Document understanding data »

※

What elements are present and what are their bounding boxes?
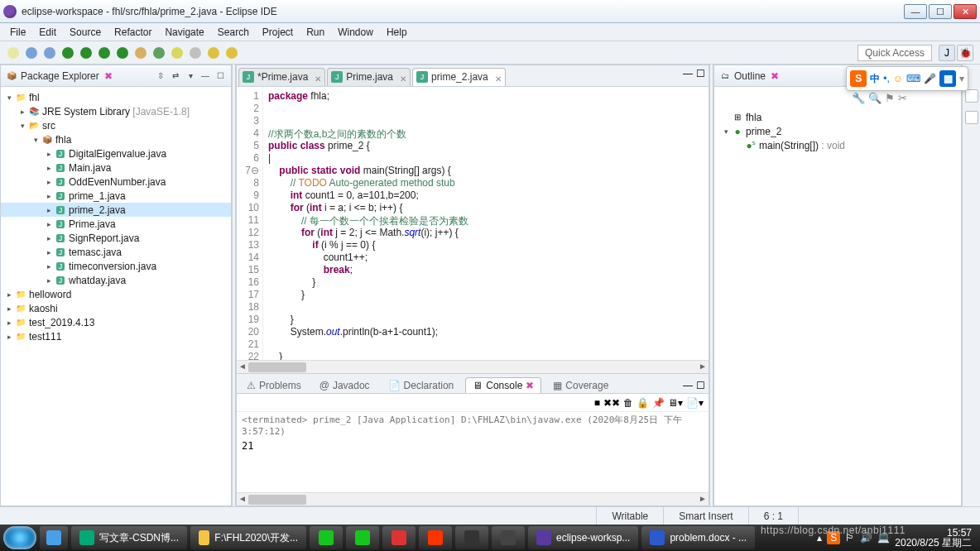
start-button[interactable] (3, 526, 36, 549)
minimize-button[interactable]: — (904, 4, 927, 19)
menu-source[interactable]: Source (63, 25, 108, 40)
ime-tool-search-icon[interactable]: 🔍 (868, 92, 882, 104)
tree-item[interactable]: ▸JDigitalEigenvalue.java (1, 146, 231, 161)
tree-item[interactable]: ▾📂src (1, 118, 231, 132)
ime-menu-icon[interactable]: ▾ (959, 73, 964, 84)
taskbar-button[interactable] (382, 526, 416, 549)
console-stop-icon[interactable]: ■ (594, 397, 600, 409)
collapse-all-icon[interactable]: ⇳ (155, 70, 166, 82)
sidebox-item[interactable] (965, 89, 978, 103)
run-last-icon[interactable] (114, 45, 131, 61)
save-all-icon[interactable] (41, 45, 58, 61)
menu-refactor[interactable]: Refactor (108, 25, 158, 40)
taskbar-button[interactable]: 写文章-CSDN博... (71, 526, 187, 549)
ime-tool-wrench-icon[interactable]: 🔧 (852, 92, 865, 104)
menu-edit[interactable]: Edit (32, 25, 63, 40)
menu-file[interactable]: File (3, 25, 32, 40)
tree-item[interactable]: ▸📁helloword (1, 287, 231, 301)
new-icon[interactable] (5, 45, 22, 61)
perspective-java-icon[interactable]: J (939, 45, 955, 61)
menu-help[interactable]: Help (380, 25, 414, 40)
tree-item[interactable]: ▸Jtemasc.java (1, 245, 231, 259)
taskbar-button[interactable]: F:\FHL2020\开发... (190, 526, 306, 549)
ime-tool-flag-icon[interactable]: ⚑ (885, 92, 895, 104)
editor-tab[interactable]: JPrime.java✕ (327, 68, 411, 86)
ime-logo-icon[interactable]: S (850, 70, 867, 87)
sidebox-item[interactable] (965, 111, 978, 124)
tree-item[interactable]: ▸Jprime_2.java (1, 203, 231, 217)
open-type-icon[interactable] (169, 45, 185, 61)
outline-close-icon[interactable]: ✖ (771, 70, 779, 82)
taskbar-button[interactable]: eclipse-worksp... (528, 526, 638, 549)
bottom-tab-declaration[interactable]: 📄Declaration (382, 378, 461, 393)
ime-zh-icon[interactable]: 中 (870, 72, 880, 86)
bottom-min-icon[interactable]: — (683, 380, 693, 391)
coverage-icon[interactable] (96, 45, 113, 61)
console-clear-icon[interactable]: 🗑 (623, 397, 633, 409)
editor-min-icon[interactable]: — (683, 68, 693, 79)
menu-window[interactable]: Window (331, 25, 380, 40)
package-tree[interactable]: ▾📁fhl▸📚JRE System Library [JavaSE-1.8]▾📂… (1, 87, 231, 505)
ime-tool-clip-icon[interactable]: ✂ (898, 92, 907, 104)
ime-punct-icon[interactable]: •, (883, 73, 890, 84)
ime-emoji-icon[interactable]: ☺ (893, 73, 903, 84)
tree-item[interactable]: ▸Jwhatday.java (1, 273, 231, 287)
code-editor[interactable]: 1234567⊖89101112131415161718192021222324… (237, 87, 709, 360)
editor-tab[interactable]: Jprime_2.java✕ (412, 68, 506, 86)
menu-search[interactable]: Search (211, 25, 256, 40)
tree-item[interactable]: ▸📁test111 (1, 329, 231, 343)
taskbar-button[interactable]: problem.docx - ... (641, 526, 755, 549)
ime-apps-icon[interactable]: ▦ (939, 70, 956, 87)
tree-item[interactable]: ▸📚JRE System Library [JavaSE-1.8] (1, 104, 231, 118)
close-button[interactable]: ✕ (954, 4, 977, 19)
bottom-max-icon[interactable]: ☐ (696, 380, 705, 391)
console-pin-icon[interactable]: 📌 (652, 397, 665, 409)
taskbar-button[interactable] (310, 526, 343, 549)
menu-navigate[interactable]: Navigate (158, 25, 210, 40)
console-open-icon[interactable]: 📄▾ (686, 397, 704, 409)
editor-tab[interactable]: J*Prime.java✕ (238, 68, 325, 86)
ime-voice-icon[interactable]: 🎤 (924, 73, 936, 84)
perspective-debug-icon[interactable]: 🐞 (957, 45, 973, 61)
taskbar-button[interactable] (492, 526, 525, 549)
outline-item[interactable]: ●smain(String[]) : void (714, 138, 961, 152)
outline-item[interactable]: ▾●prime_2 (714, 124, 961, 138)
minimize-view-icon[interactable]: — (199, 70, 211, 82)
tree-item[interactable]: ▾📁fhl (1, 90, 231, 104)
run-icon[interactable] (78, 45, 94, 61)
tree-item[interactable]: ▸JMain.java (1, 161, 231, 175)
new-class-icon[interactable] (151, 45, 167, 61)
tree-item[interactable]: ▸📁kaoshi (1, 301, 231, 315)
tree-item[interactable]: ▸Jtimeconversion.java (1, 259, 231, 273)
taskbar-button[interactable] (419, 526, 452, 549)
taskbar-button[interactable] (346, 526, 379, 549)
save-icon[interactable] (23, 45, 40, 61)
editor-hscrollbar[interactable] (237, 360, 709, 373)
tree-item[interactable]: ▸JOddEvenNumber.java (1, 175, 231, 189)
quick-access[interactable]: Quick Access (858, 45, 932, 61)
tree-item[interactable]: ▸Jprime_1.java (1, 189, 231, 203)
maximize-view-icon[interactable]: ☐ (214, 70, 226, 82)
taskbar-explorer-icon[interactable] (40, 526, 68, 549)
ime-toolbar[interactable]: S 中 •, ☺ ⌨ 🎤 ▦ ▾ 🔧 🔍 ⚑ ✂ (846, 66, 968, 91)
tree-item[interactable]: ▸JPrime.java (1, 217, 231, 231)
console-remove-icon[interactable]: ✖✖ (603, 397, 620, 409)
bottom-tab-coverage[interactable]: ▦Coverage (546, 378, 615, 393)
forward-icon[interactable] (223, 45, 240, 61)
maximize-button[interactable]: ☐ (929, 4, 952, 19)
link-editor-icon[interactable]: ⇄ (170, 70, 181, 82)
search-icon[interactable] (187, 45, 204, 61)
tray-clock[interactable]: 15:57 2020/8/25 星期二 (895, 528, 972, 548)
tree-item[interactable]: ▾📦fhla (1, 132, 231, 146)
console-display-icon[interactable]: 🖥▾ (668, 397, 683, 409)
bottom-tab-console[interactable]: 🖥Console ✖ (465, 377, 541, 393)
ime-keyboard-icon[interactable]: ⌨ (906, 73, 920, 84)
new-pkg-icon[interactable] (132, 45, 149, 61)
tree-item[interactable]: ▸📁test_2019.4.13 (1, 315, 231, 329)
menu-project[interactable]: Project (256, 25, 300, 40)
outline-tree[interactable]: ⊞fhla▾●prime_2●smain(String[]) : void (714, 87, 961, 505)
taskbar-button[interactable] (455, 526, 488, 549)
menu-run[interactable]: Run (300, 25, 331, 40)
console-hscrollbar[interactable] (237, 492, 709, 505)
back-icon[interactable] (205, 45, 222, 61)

※

Among the records above, find the lines where the word "editor" appears and copy them.

editor-tab[interactable]: JPrime.java✕ (327, 68, 411, 86)
editor-min-icon[interactable]: — (683, 68, 693, 79)
code-editor[interactable]: 1234567⊖89101112131415161718192021222324… (237, 87, 709, 360)
editor-tab[interactable]: Jprime_2.java✕ (412, 68, 506, 86)
editor-tab[interactable]: J*Prime.java✕ (238, 68, 325, 86)
editor-hscrollbar[interactable] (237, 360, 709, 373)
link-editor-icon[interactable]: ⇄ (170, 70, 181, 82)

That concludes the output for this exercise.